Strona:Narcyza Żmichowska - Prządki.pdf/12

Z Wikiźródeł, wolnej biblioteki
Ta strona została skorygowana.

w oborze przy krów dojeniu, w kościele nawet, wśród wszystkich głosów piskliwych, niezgodnych czasem, wznosił się jej głos czysty i smutny: widać, że śpiew musiał być jej najgorętszą modlitwą. Ulina więc najpierwsza ozwała się znaną dobrze wszystkim piosenką: »Już miesiąc zaszedł, psy się uśpiły«. — Szczęśliwy Karpiński — w ustach ludu żyje! — Zaraz kilka innych głosów złączyło się z Uliną, a ja słuchałam z zajęciem, jakby czego nowego, i żałowałam, że nie mogę wyrzekającej Laury o jej przechowanym ostrzedz kochanku.
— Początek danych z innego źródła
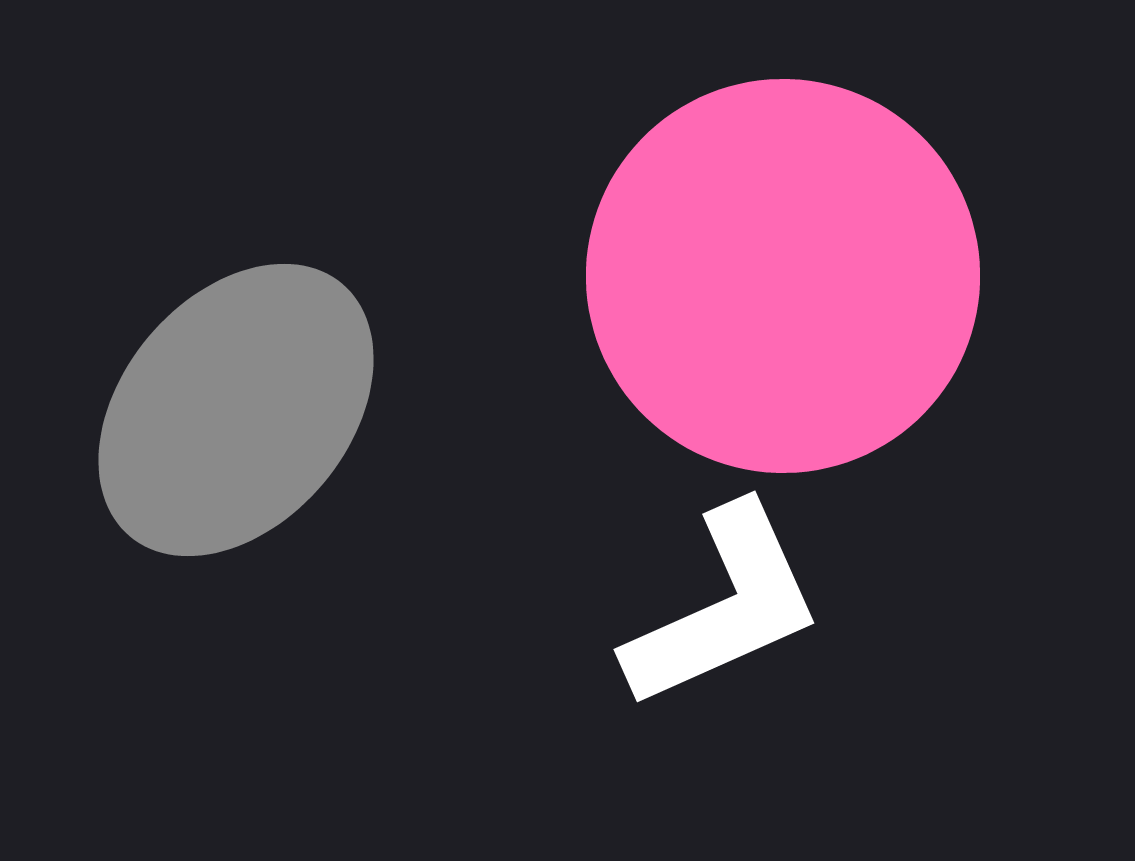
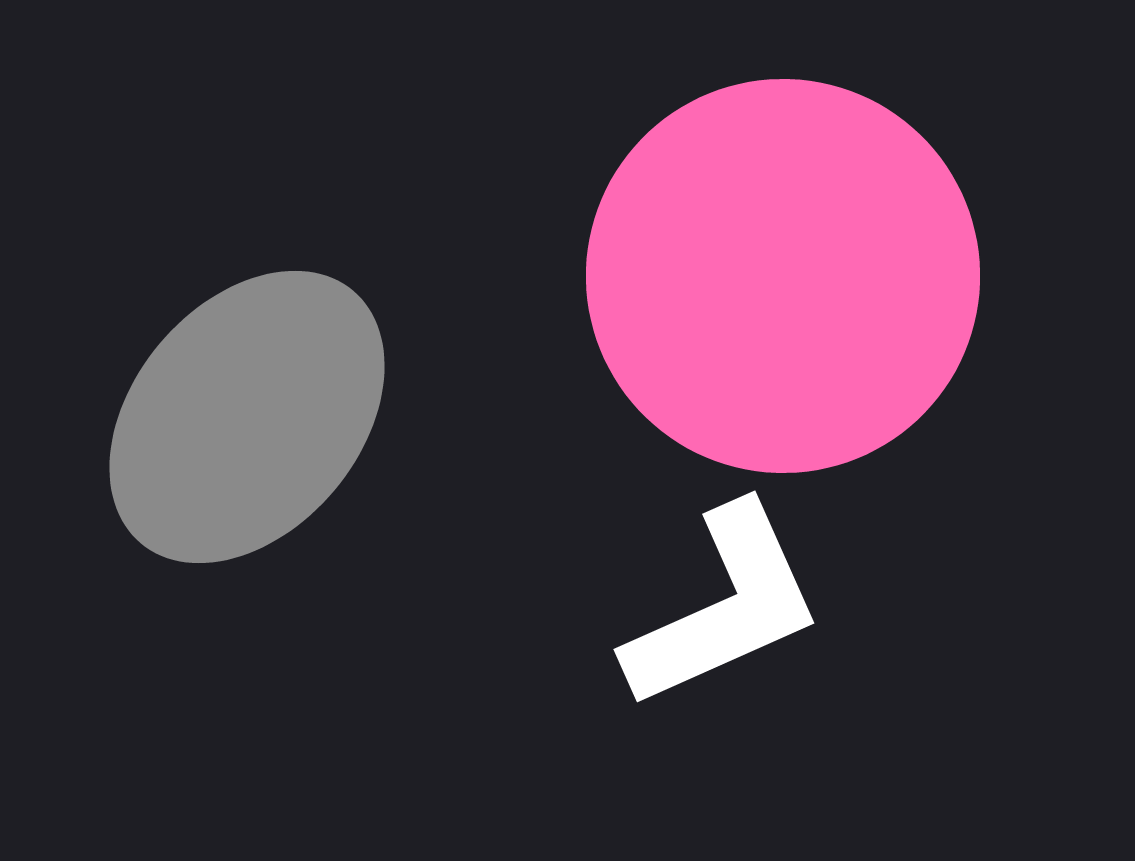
gray ellipse: moved 11 px right, 7 px down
Kiedy skończyły, pani z dobrocią rzekła do Uliny:
— A czy usłyszymy dzisiaj co nowego?
— Oj, i coś zupełnie nowego — odpowiedziała z radością, sama się ciesząc, że jeszcze będzie mogła śpiewać, bo poczciwa Ulina nigdy się o to długo prosić nie dawała; — była tu wczoraj moja krewniaczka z Krzywicy, nauczyła mnie też ona pięknej, pięknej piosneczki.
Wszyscyśmy uszu nadstawili, ja najwięcej, a na słowo Uliny tak mi się spodobała śpiewka, że później na pamięć nauczyłam się całej. Oto jest:

Jak dzień po dniu w polu świta,
Tak dzień po dniu raniuteczko
Jasio swoją Kasię wita
Na dzień dobry pioseneczką.

»Kasiu moja, Kasiu miła!
Jutrzenkać już zaświeciła,
A mnie pług czeka z robotą:
Twoją najpierw zorzę grzędę,
Dla ciebie pracować będę,
Oj, dla ciebie, to z ochotą!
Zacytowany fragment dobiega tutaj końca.